# 2007 USAMO Problems/Problem 3

## Problem

(András Gyárfás) Let $S$ be a set containing $n^2+n-1$ elements, for some positive integer $n$. Suppose that the $n$-element subsets of $S$ are partitioned into two classes. Prove that there are at least $n$ pairwise disjoint sets in the same class.

## Solution

### Solution 1

Claim: If we have instead $k(n+1)-1$ elements, then we must have k disjoint subsets in a class. We proceed by Induction

Base Case: $k=1$ is trivial.

Case 1: If there exists an $n+1$ element subset $X$ s.t. $X$ has 2 n-element subsets in different classes.

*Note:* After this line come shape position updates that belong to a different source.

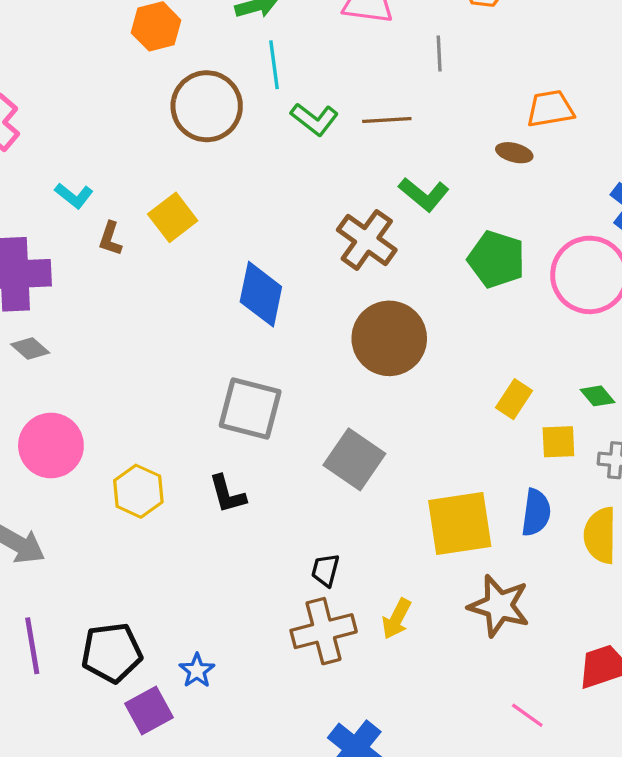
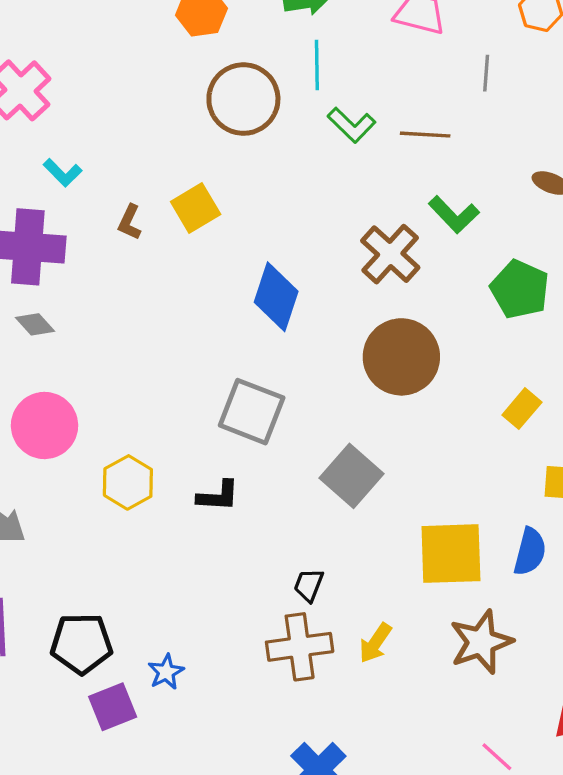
cyan L-shape: (74, 196) -> (63, 173), moved
yellow rectangle: (514, 399) -> (522, 409), moved
black L-shape: (227, 494) -> (218, 496), turned -78
brown star: (499, 606) -> (481, 642), turned 30

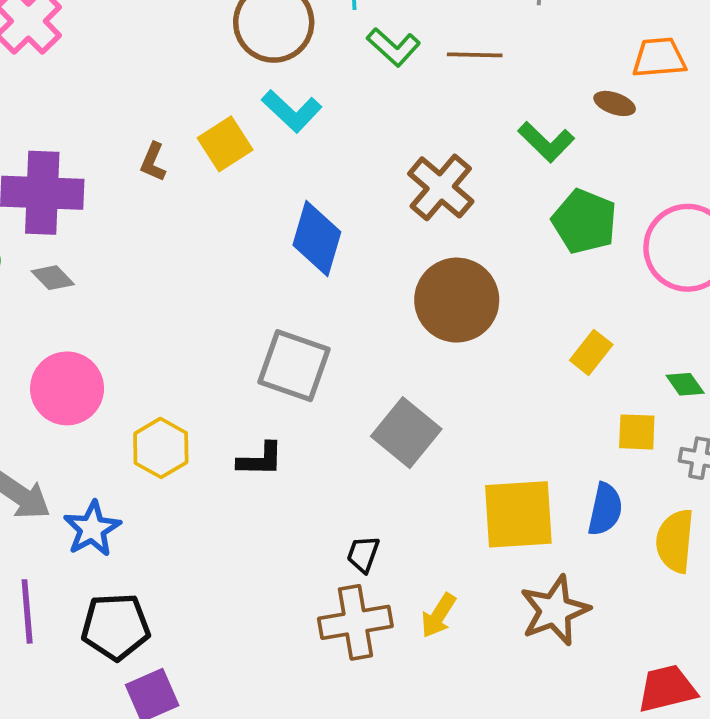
cyan L-shape: (63, 173) -> (292, 111), moved, size x1.4
green L-shape: (454, 215) -> (546, 142), moved
blue star: (166, 672) -> (92, 529), moved, size x1.4

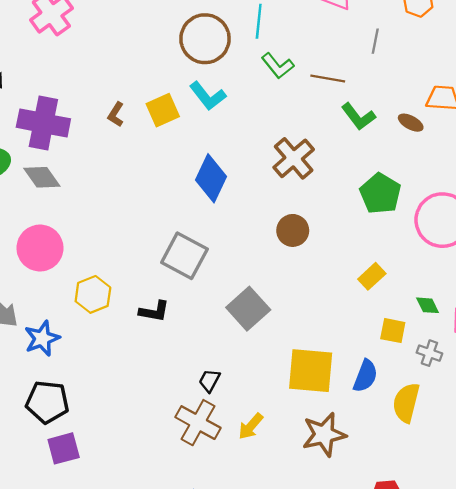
green L-shape: (546, 142) -> (358, 117), moved
gray diamond: (53, 278) -> (42, 177), size x1.4
brown circle: (457, 300) -> (293, 230), size x0.6
brown cross: (355, 622) -> (198, 423), turned 30

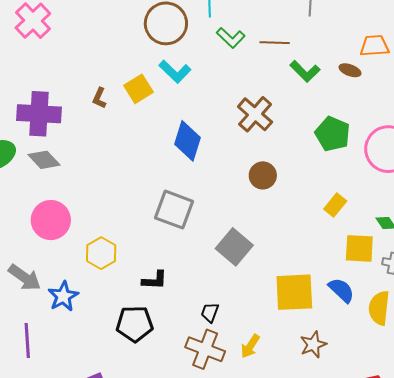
black L-shape: (154, 311) -> (155, 280), moved
yellow square: (393, 331) -> (359, 248), size x1.4
blue semicircle: (365, 376) -> (341, 290), turned -60
black pentagon: (47, 402) -> (135, 324), moved
brown star: (324, 434) -> (313, 345), size x0.7

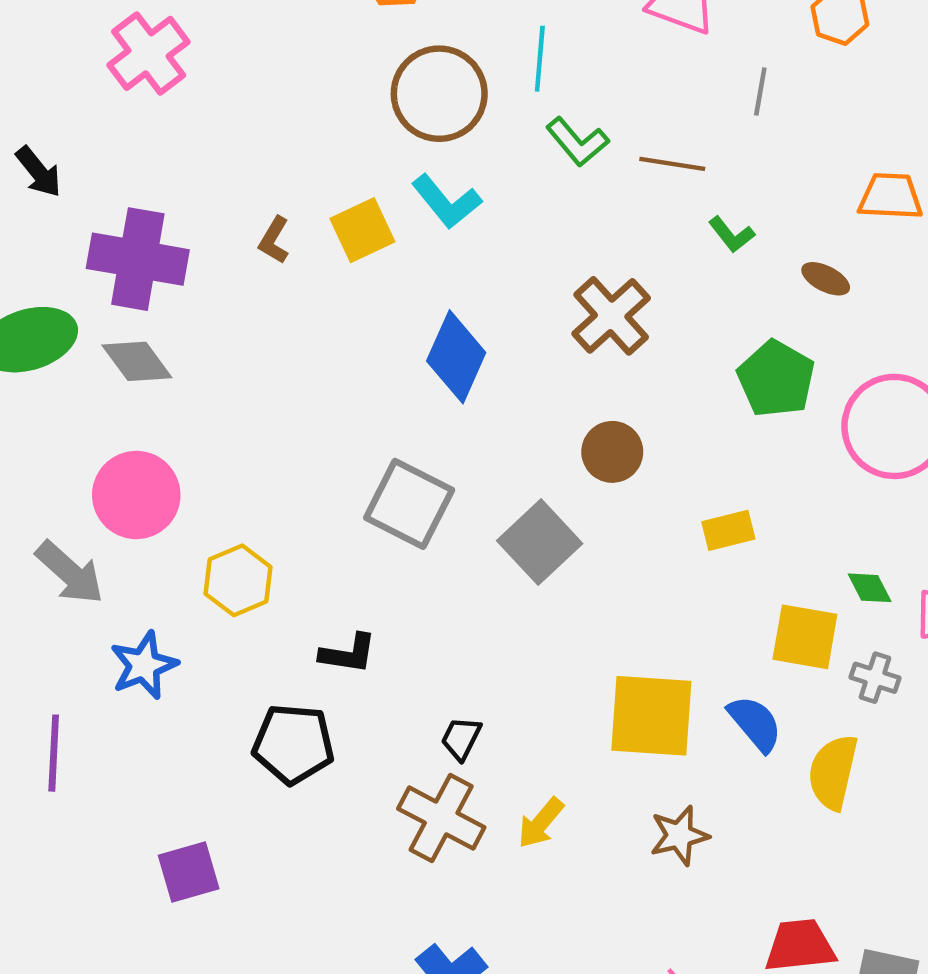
brown ellipse: (350, 70) -> (826, 279), moved
green L-shape: (305, 71) -> (732, 235), size x0.7
yellow rectangle: (335, 205) -> (728, 530), moved, turned 30
gray square: (234, 247) -> (540, 542), moved
gray arrow: (25, 277) -> (70, 573), moved

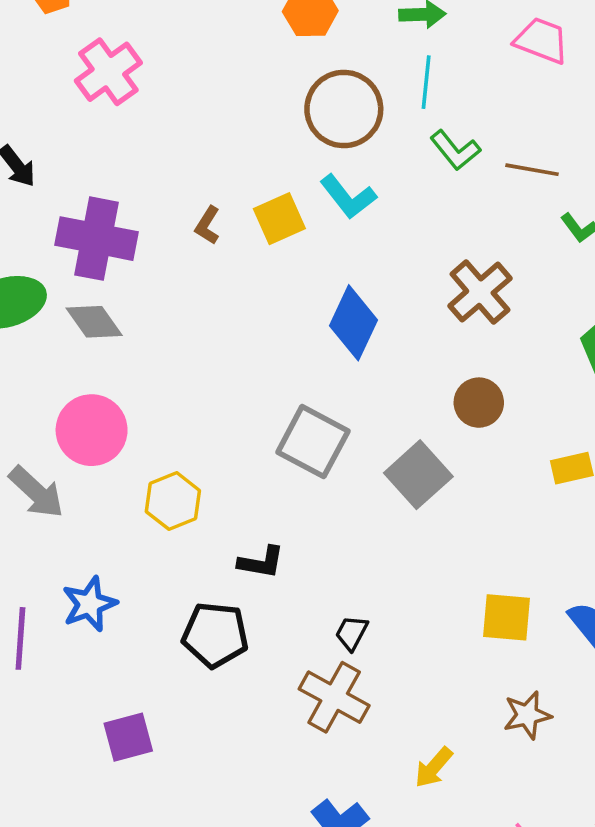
blue star: (144, 665) -> (89, 604), moved
yellow square: (651, 716) -> (506, 617), size x0.7
yellow arrow: (541, 823) -> (434, 767), moved

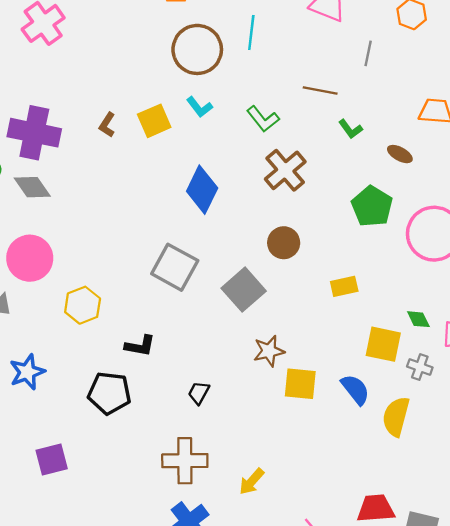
green L-shape: (455, 150) -> (263, 119), moved
cyan L-shape: (348, 197) -> (199, 107), size x0.7
brown cross: (334, 697) -> (185, 461), moved, turned -30
brown star: (527, 715) -> (269, 351), moved

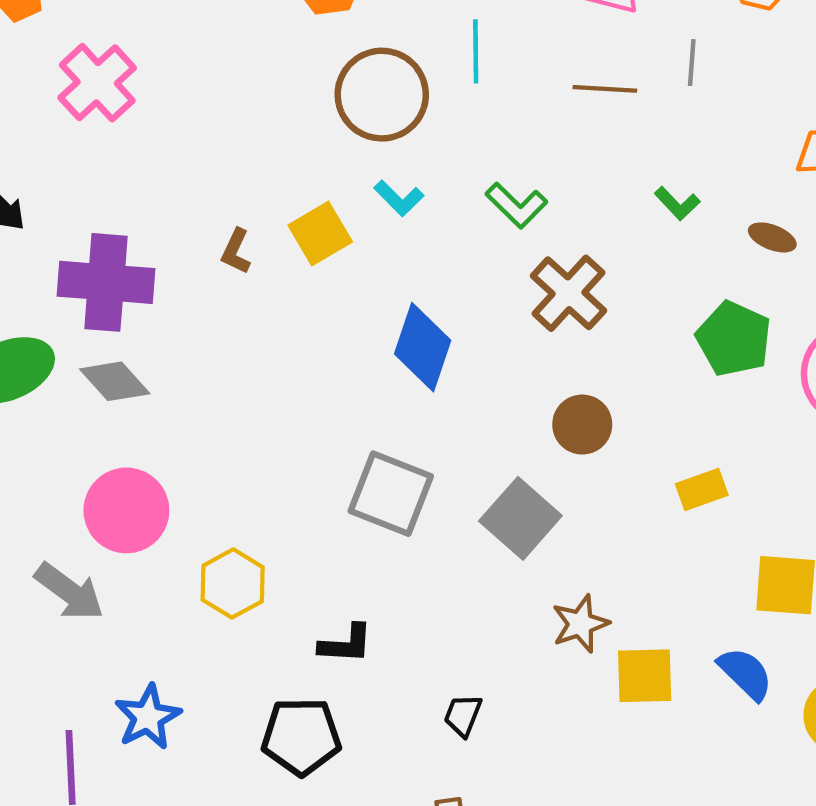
brown line: (320, 91) -> (605, 89), moved

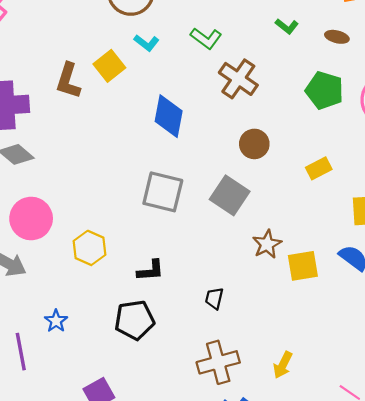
brown L-shape: (236, 251) -> (68, 81), size x1.6
blue star: (148, 717) -> (56, 321), size x0.7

Consider the $(k-1)(n+1)-1$ elements that are not in $X$, from the Induction hypothesis, we have $k-1$ disjoint subsets in one of the classes. Those $k-1$ subsets paired with a subset of $X$ in the same class forms $k$ disjoint subsets of size n.

Case 2: All $n+1$ element subsets have all of their n-element subsets in one class. Look at any 2 n-element subsets $a_1$ and $a_p$. Then we can create a path $a_1,a_2,...,a_p$ s.t. any 2 consecutive terms belong to the same n+1-element subset.(i.e. we change 1 element each time.) Thus, $a_1$ and $a_p$ are in the same class and we see that all subsets are in one class. Obviously we can find $k$ disjoint subsets of size n.

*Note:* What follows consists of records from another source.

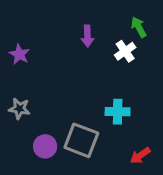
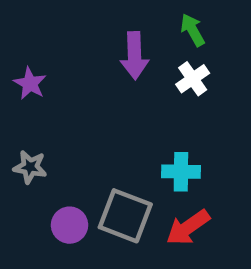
green arrow: (139, 27) -> (193, 30), moved
purple arrow: (87, 36) -> (135, 56), size x1.4
red arrow: (140, 155) -> (188, 227), moved, size x1.4

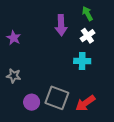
cyan cross: (181, 172) -> (82, 61), moved

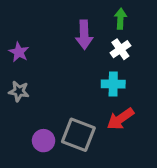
green arrow: (87, 14) -> (120, 19), turned 32
gray star: (14, 76) -> (19, 91), moved
red arrow: (85, 103) -> (120, 119), moved

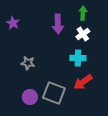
purple star: (19, 52) -> (13, 23), moved
gray star: (19, 91) -> (28, 63), moved

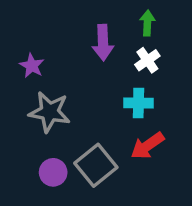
purple star: (13, 23) -> (32, 66), moved
gray star: (28, 63) -> (50, 112), size x1.6
gray square: (54, 93) -> (96, 165), turned 30

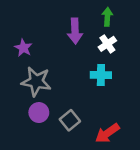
red arrow: (147, 146) -> (107, 133), moved
gray square: (96, 165) -> (70, 120), size x0.7
purple circle: (53, 172) -> (39, 113), moved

The question is asking for the case when $k=n$ which we have proved.

### Solution 2

Call an $n+1$-element subset of $S$ separable if it has a subset in each class of the partition. We recursively build a set $Q$ of disjoint separable subsets of $S$: begin with $Q$ empty and at each step if there is a separable subset which is disjoint from all sets in $Q$ add that set to $Q$. The process terminates when every separable subset intersects a set in $Q$. Let $T$ be the set of elements in $S$ which are not in any set in $Q$. We claim that one class contains every $n$-element subset of $T$.

Suppose that $a_1, a_2, \ldots a_k$ are elements of $T$. Denote by $A_i$ the set $\left\{a_i, a_{i+1}, \ldots a_{i+n-1}\right\}$. Note that for each $i$, $A_i \cup A_{i+1}$ is not separable, so that $A_i$ and $A_{i+1}$ are in the same class. But then $A_i$ is in the same class for each $1 \leq i \leq k - n + 1$ — in particular, $A_1$ and $A_{k-n+1}$ are in the same class. But for any two sets we may construct such a sequence with $A_1$ equal to one and $A_{k-n+1}$ equal to the other.

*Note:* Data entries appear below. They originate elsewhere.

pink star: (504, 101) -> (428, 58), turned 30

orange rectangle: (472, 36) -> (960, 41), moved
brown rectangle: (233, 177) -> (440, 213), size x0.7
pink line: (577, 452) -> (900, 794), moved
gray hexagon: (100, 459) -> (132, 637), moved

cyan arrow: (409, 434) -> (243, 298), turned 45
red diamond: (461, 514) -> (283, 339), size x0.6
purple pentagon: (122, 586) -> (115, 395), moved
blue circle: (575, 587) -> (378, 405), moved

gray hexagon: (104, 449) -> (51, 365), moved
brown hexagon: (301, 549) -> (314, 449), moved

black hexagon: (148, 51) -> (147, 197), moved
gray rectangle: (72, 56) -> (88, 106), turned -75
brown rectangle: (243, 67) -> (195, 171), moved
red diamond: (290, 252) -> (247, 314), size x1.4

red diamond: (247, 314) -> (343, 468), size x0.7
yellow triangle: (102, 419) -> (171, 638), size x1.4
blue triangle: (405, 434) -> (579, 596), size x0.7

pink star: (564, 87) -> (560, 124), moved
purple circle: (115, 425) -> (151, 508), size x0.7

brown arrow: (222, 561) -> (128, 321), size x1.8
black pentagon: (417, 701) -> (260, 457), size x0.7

We are now ready to construct our $n$ disjoint sets. Suppose that $|Q| = q$. Then $|T| = (n+1)(n-q) - 1 \geq n(n-q)$, so we may select $n - q$ disjoint $n$-element subsets of $T$. Then for each of the $q$ sets in $Q$, we may select a subset which is in the same class as all the subsets of $T$, for a total of $n$ disjoint sets.

### Solution 3

In order to apply induction, we generalize the result to be proved so that it reads as follows:

Proposition. If the $n$-element subsets of a set $S$ with $(n + 1)m - 1$ elements are partitioned into two classes, then there are at least $m$ pairwise disjoint sets in the same class.

Proof. Fix $n$ and proceed by induction on $m$. The case of $m = 1$ is trivial. Assume $m > 1$ and that the proposition is true for $m - 1$. Let $\mathcal{P}$ be the partition of the $n$-element subsets into two classes. If all the $n$-element subsets belong to the same class, the result is obvious. Otherwise select two $n$-element subsets $A$ and $B$ from different classes so that their intersection has maximal size. It is easy to see that $|A\cap B| = n - 1$. (If $|A\cap B| = k < n - 1$, then build $C$ from $B$ by replacing some element not in $A\cap B$ with an element of $A$ not already in $B$. Then $|A\cap C| = k + 1$ and $|B\cap C| = n - 1$ and either $A$ and $C$ or $B$ and $C$ are in different classes.) Removing $A\cup B$ from $S$, there are $(n + 1)(m - 1) - 1$ elements left. On this set the partition induced by $\mathcal{P}$ has, by the inductive hypothesis, $m - 1$ pairwise disjoint sets in the same class. Adding either $A$ or $B$ as appropriate gives $m$ pairwise disjoint sets in the same class. $\blacksquare$

Remark: The value $n^2 + n - 1$ is sharp. A set $S$ with $n^2 + n - 2$ elements can be split into a set $A$ with $n^2 - 1$ elements and a set $B$ of $n - 1$ elements. Let one class consist of all $n$-element subsets of $A$ and the other consist of all $n$-element subsets that intersect $B$. Then neither class contains $n$ pairwise disjoint sets.